Ничего не могу сказать плохого про ремонтный персонал. Именно на таких и держатся предприятия. Жёсткие, знающие своё дело, не пасующие перед трудностями. Слесари и сварщики знали, что надо было делать, откуда принести стропы, словом, работали, как исправный механизм. Это были сильные и умелые «руки». Оставалось лишь добавить им немного «головы», рассказав, на что обращать внимание при ремонте.
Механослужба была сработанной, слаженной. И очень малочисленной. Она состояла из пяти человек, двое из которых работали в ночную смену. Ещё один слесарь занимался извечным ремонтом насосов (их было более двухсот единиц). Сварщик изо дня в день работал совместно с технологами: тут приварить, там отрезать, тут сетку приготовить, там перила отремонтировать. И оставался ещё один ремонтник, которым надо было затыкать и отказы оборудования, и создавать резерв узлов для механизмов.

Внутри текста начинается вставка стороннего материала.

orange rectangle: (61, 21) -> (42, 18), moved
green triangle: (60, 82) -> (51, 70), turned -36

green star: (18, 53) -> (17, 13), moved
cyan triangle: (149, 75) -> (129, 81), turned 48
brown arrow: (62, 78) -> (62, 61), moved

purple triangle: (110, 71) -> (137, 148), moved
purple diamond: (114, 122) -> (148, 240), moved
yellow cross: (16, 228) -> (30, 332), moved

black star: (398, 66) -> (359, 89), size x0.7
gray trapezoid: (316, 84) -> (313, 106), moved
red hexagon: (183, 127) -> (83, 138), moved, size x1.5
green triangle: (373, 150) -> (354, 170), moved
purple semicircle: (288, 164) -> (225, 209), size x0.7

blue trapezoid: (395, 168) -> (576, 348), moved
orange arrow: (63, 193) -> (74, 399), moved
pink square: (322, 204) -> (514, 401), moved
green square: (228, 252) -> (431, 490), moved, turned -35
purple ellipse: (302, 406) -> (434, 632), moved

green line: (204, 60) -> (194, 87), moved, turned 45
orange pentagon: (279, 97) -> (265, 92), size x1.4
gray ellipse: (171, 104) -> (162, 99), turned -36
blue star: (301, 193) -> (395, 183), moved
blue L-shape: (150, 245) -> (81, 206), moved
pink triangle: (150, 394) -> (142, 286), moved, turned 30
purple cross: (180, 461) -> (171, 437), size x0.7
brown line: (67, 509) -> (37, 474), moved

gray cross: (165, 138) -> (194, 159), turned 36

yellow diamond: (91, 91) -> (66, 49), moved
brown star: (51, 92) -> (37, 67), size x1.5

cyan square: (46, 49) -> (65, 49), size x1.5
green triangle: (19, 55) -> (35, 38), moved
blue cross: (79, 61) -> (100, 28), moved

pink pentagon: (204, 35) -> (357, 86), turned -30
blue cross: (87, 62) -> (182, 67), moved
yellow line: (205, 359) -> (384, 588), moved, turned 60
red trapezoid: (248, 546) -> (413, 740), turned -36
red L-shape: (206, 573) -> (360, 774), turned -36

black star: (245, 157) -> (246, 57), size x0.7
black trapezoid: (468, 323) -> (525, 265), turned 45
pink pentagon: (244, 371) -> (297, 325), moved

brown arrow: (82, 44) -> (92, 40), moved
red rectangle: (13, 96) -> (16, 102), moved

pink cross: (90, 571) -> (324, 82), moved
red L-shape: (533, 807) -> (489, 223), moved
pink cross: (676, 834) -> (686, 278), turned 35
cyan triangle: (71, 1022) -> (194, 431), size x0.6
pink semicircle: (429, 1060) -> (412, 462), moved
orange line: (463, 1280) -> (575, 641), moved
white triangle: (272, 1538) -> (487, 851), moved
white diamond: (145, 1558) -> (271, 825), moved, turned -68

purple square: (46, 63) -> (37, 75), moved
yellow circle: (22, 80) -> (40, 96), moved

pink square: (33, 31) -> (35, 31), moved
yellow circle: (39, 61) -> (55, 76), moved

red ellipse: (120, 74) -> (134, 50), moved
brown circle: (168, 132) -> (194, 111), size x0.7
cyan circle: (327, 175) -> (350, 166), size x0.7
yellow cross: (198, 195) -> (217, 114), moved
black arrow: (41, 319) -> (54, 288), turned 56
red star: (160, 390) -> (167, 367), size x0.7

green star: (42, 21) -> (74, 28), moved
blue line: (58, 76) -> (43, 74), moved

Такая вот унылая реальность ожидала меня на комплексе.
Разобрав дробилку на части я не поверил своим глазам – вместо очищенного масла через механизмы прокачивался какой-то серо-зелёный кисель, который даже не имел запаха нефтепродуктов. Глядя на моё удивление дробильщик произнёс:
— А что вас удивляет? У нас в каждом маслобаке такое масло. Работает же.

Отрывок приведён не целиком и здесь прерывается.